This is a time in your life for many firsts, many changes and many adjustments. Some may be positive, others difficult and others not-to-be-repeated experiences.
You will, in your early twenties, begin to feel more secure about yourself than you did when you were a teenager. But these are still potentially confusing times, when there is an enormous amount of social pressure on you to establish a career, become financially independent, find a life partner and learn to cope with possible motherhood.
It must be remembered that even positive changes bring about stress. All change is stressful and your twenties and thirties are about changes.
How well you know yourself will play a great role in how you deal with the dramatic changes in your life. How healthy your self-image is, will also determine many of your choices, from sexual choices, to career choices to your choice of partner.
Despite a growing sense of independence, during this time in your life, friends and family will be very important support structures. If you are a good friend, you will have good friends.

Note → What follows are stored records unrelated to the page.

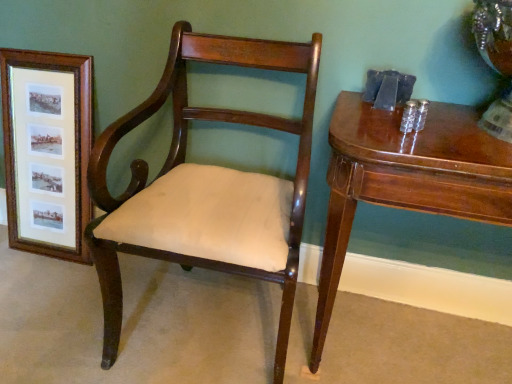 Question: Is wooden framed prints at left smaller than mahogany wood chair at center?

Choices:
 (A) no
 (B) yes

Answer: (B)

Question: From a real-world perspective, is wooden framed prints at left on mahogany wood chair at center?

Choices:
 (A) yes
 (B) no

Answer: (B)

Question: Is wooden framed prints at left to the left of mahogany wood chair at center from the viewer's perspective?

Choices:
 (A) yes
 (B) no

Answer: (A)

Question: Can you confirm if wooden framed prints at left is taller than mahogany wood chair at center?

Choices:
 (A) no
 (B) yes

Answer: (A)

Question: Considering the relative sizes of wooden framed prints at left and mahogany wood chair at center in the image provided, is wooden framed prints at left bigger than mahogany wood chair at center?

Choices:
 (A) yes
 (B) no

Answer: (B)

Question: From the image's perspective, is mahogany wood chair at center located above or below wooden framed prints at left?

Choices:
 (A) below
 (B) above

Answer: (A)

Question: Considering their positions, is mahogany wood chair at center located in front of or behind wooden framed prints at left?

Choices:
 (A) behind
 (B) front

Answer: (B)

Question: Looking at the image, does mahogany wood chair at center seem bigger or smaller compared to wooden framed prints at left?

Choices:
 (A) small
 (B) big

Answer: (B)

Question: Considering the relative positions of mahogany wood chair at center and wooden framed prints at left in the image provided, is mahogany wood chair at center to the left or to the right of wooden framed prints at left?

Choices:
 (A) right
 (B) left

Answer: (A)

Question: In terms of width, does wooden framed prints at left look wider or thinner when compared to glossy wood table at right?

Choices:
 (A) wide
 (B) thin

Answer: (B)

Question: From their relative heights in the image, would you say wooden framed prints at left is taller or shorter than glossy wood table at right?

Choices:
 (A) tall
 (B) short

Answer: (A)

Question: Do you think wooden framed prints at left is within glossy wood table at right, or outside of it?

Choices:
 (A) inside
 (B) outside

Answer: (B)

Question: In the image, is wooden framed prints at left on the left side or the right side of glossy wood table at right?

Choices:
 (A) left
 (B) right

Answer: (A)

Question: Is point (453, 183) positioned closer to the camera than point (37, 92)?

Choices:
 (A) closer
 (B) farther

Answer: (A)

Question: Considering the positions of glossy wood table at right and wooden framed prints at left in the image, is glossy wood table at right taller or shorter than wooden framed prints at left?

Choices:
 (A) short
 (B) tall

Answer: (A)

Spending time with them will help you to destress. Family is also important, and not only because granny will babysit, so you can go to the movies. If however, you feel that your family of origin is more destructive than supportive, it may be an idea to minimise contact, especially if it stresses you out.
You will, at this stage of your life, probably learn the very liberating skill of saying no. Knowing where to draw the line with your children, your boss, your parents, your partner and your friends.
This is not a selfish thing to do – on the contrary. In this way you will not get burnt out or feel used as you would if you always bent over backwards to accommodate everyone, except yourself, that is.
It is also during these twenty years of your life that your personal values will become clearer and you will prioritise your life accordingly. It is a time of change, of growth, of major decisions and of hard work – take a deep breath and get the most out of the experience.